Objektunterlagen zur Baufinanzierung

welche Objektunterlagen werden benötigt?

Endlich ist es soweit und Sie sind dabei, sich den Traum vom Eigenheim zu erfüllen. Unabhängig davon, ob Sie ein Einfamilienhaus neu erbauen oder ein Haus bzw. eine Eigentumswohnung kaufen, gibt es jede Menge zu tun, bevor Sie einziehen können. Zu den besonders wichtigen Dingen zählt dabei die Baufinanzierung. Sie sollte gut durchdacht sein, denn schließlich werden Sie Ihren Baukredit voraussichtlich in den nächsten 15 bis 30 Jahren mit hohen monatlichen Belastungen abbezahlen.

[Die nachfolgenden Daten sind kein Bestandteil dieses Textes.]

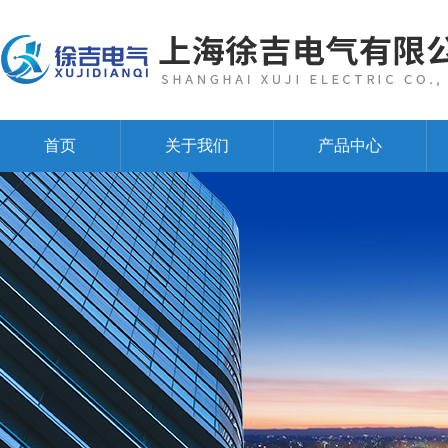
首页
关于我们
产品中心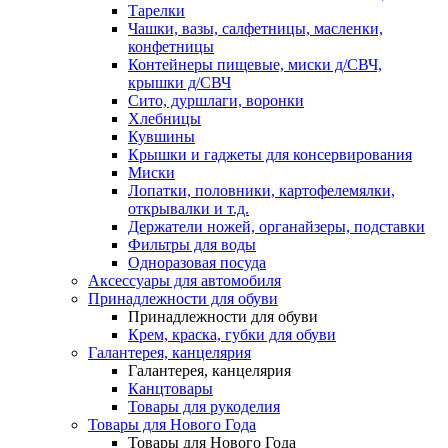
Тарелки
Чашки, вазы, салфетницы, масленки,
конфетницы
Контейнеры пищевые, миски д/СВЧ,
крышки д/СВЧ
Сито, дуршлаги, воронки
Хлебницы
Кувшины
Крышки и гаджеты для консервирования
Миски
Лопатки, половники, картофелемялки,
открывалки и т.д.
Держатели ножей, органайзеры, подставки
Фильтры для воды
Одноразовая посуда
Аксессуары для автомобиля
Принадлежности для обуви
Принадлежности для обуви
Крем, краска, губки для обуви
Галантерея, канцелярия
Галантерея, канцелярия
Канцтовары
Товары для рукоделия
Товары для Нового Года
Товары для Нового Года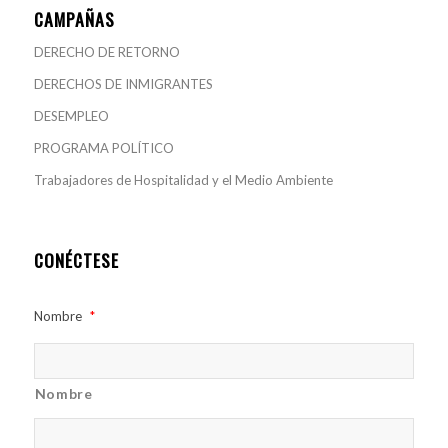
CAMPAÑAS
DERECHO DE RETORNO
DERECHOS DE INMIGRANTES
DESEMPLEO
PROGRAMA POLÍTICO
Trabajadores de Hospitalidad y el Medio Ambiente
CONÉCTESE
Nombre
*
Nombre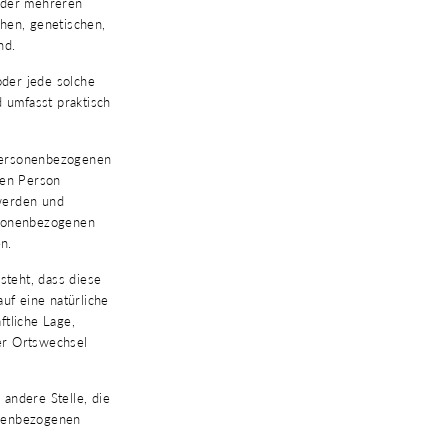
oder mehreren
hen, genetischen,
nd.
oder jede solche
 umfasst praktisch
 personenbezogenen
nen Person
werden und
rsonenbezogenen
n.
steht, dass diese
f eine natürliche
ftliche Lage,
der Ortswechsel
 andere Stelle, die
onenbezogenen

Bis die erste Rate Ihrer Baufinanzierung vom Konto abgebucht wird, gilt es jedoch noch einiges an Unterlagen zu erstellen bzw. zu beschaffen, damit die Finanzierung von Ihrem Kreditinstitut auch genehmigt wird. So benötigen Sie neben Informationen über Ihre Bonität sowie Dokumente zum Darlehen bzw. zu den Zahlungsverpflichtungen auch eine ganze Reihe an Unterlagen über Ihre Immobilie.

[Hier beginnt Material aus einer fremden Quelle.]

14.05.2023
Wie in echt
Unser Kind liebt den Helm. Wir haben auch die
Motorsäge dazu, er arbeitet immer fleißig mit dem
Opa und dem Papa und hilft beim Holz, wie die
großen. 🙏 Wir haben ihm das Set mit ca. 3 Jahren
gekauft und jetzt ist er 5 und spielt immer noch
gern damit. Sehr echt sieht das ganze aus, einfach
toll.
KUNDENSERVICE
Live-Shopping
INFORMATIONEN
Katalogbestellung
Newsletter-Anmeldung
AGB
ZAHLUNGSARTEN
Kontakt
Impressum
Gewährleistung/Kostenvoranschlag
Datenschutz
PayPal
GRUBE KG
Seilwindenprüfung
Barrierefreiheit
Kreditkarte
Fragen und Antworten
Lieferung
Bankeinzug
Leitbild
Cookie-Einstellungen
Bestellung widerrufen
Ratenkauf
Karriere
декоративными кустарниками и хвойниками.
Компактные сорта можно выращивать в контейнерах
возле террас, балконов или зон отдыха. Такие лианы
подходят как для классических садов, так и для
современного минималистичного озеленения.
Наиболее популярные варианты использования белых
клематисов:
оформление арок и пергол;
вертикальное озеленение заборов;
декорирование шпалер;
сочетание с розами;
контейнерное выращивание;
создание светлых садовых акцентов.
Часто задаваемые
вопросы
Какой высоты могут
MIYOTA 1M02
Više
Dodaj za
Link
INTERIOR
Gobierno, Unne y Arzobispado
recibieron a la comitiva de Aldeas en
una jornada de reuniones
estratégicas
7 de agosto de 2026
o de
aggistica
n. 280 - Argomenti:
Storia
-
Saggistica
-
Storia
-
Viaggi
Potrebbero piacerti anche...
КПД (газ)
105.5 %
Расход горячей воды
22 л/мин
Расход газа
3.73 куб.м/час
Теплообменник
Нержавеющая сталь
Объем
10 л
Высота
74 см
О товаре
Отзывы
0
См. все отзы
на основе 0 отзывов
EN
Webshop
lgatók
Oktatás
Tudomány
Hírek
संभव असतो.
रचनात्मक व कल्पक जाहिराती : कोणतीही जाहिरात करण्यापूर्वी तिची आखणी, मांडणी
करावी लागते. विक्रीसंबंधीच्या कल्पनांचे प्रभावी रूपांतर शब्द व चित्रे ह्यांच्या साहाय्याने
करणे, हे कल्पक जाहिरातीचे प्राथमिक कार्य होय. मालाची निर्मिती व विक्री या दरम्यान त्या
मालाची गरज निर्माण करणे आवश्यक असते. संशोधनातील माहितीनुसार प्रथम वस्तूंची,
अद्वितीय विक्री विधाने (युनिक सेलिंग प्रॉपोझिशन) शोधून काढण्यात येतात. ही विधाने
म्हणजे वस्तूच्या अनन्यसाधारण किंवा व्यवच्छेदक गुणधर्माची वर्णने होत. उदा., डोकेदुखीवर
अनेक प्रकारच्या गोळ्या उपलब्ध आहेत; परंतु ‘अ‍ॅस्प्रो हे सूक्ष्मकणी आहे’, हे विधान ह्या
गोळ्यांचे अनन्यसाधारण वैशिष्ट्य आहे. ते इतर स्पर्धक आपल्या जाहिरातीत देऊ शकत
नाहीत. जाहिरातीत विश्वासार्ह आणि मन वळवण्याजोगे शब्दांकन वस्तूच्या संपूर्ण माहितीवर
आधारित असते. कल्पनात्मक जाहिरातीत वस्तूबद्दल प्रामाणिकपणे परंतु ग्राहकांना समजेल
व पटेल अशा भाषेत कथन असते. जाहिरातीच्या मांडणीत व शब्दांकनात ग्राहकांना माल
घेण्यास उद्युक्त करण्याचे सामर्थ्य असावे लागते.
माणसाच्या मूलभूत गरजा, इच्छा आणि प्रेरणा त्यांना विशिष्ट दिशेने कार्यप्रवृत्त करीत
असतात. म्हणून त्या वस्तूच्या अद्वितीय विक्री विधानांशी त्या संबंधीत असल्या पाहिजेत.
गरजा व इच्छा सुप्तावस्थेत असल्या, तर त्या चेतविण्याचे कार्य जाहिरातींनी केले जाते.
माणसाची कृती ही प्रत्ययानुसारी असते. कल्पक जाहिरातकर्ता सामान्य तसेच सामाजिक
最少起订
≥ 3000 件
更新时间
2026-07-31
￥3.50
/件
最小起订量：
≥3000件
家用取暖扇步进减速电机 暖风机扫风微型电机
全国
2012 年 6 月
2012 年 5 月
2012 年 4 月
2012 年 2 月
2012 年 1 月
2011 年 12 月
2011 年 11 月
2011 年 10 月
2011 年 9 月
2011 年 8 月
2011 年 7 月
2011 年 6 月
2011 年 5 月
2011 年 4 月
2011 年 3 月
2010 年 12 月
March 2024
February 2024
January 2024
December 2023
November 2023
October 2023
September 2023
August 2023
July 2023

Achtung: Welche Objektunterlagen eine Bank für eine Baufinanzierung tatsächlich benötigt, kann nicht pauschal beantwortet werden. Das ist abhängig vom jeweiligen Kreditinstitut sowie von der Immobilie selbst. So sind beispielsweise beim Kauf einer Eigentumswohnung andere Dokumente nötig als beim Neubau eines Einfamilienhauses oder bei der Sanierung eines bereits vorhandenen Hauses. Erkundigen Sie sich daher bitte immer vorher bei Ihrem Baufinanzierer, welche Objektunterlagen für Ihre Immobilie benötigt werden.

Objektunterlagen für unterschiedliche Baufinanzierungen

Wir geben Ihnen nachfolgend einen Überblick, welche Objektunterlagen Sie für eine Baufinanzierung benötigen. Je nachdem, um welche Art der Immobilie es sich handelt, sind jeweils unterschiedliche Dokumente notwendig.

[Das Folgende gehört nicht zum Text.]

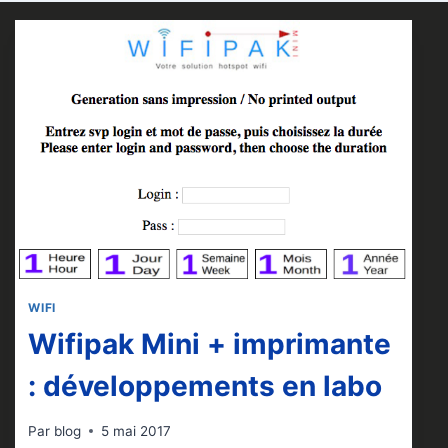
WIFI
Wifipak Mini + imprimante
: développements en labo
Par
blog
5 mai 2017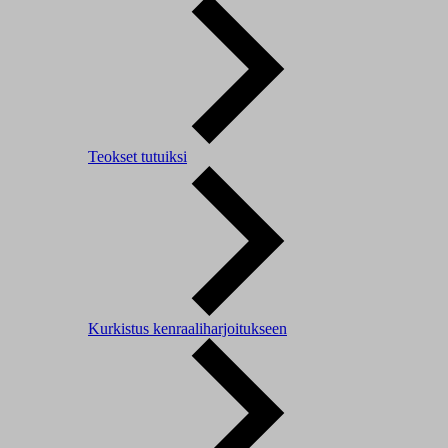
Teokset tutuiksi
Kurkistus kenraaliharjoitukseen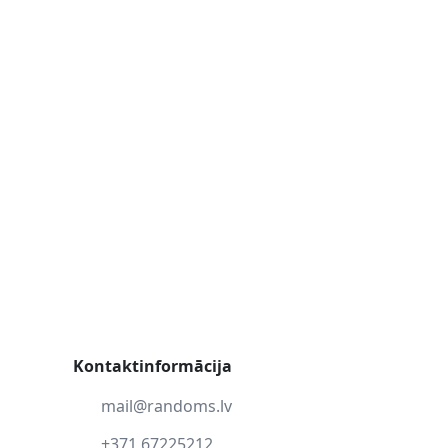
Kontaktinformācija
mail@randoms.lv
+371 67225212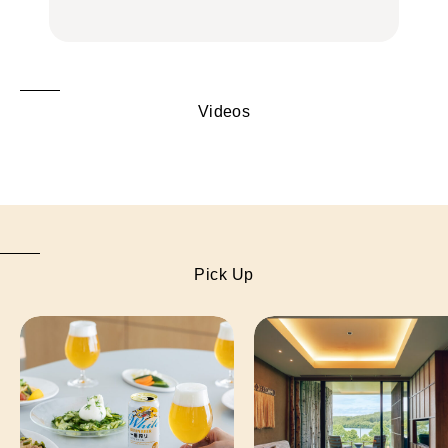
Videos
Pick Up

Dokumente, die für jede Baufinanzierung benötigt werden

In der Regel werden für jede Art der Baufinanzierung folgende Dokumente benötigt werden:

Definition der Fachbegriffe

  • Grundbuchauszug: Das Grundbuch ist ein öffentliches Verzeichnis, in dem alle Grundstücke eines Gemeindebezirkes aufgelistet sind. Abgesehen von den Eigentümern eines jeden Grundstückes sind hier neben der genauen Lage auch die Lasten und Rechte eingetragen. Das Grundbuch wird im Grundbuchamt geführt. Dort können Sie auch den Grundbuchauszug für Ihre Immobilie beantragen.
  • Lageplan: Der (amtliche) Lageplan zählt zu den wichtigen Dokumenten bei Bauvorlagen. Der schriftliche Teil beschreibt das Grundstück, nennt seinen Eigentümer/seine Eigentümerin und informiert über Baulasten und Nachbargrundstücke. Außerdem werden alle vorhandenen Flächen detailliert aufgelistet (Grund- und Geschossfläche, Baumasse). Der zeichnerische Teil ist eine maßstabsgetreue Darstellung des Grundstücks mit allen Gebäuden, das entsprechend in seine Umgebung einbettet ist.
  • Flurkarte: Die Flurkarte (auch Liegenschafts- oder Katasterkarte genannt) ist die maßstabsgetreue Darstellung aller Liegenschaften. Sie trifft Aussagen über die Lage des Grundstücks und dessen Bebauung. Außerdem sind hier Flur- und Flurstücksnummer vermerkt.
  • Bemaßter Grundriss: Der bemaßte Grundriss ist eine zweidimensionale, technische Zeichnung, die maßstabsgetreu die Raumaufteilung eines Hauses einer Wohnung darstellt. Berücksichtigt werden dabei sowohl Fenster und Türen als auch die Wandstärke und sonstige bauliche Besonderheiten.
  • Wohnflächenberechnung: Die Wohnflächenberechnung wird in Deutschland in der Regel entweder nach DIN 277 berechnet oder gemäß der Wohnflächenverordnung (WoFlV). Sie stellt die anrechenbaren Grundflächen eines jeden Raumes, der zu einer Wohnung gehört, dar. Anhand der Wohnflächenberechnung wird der Wert einer Immobilie berechnet.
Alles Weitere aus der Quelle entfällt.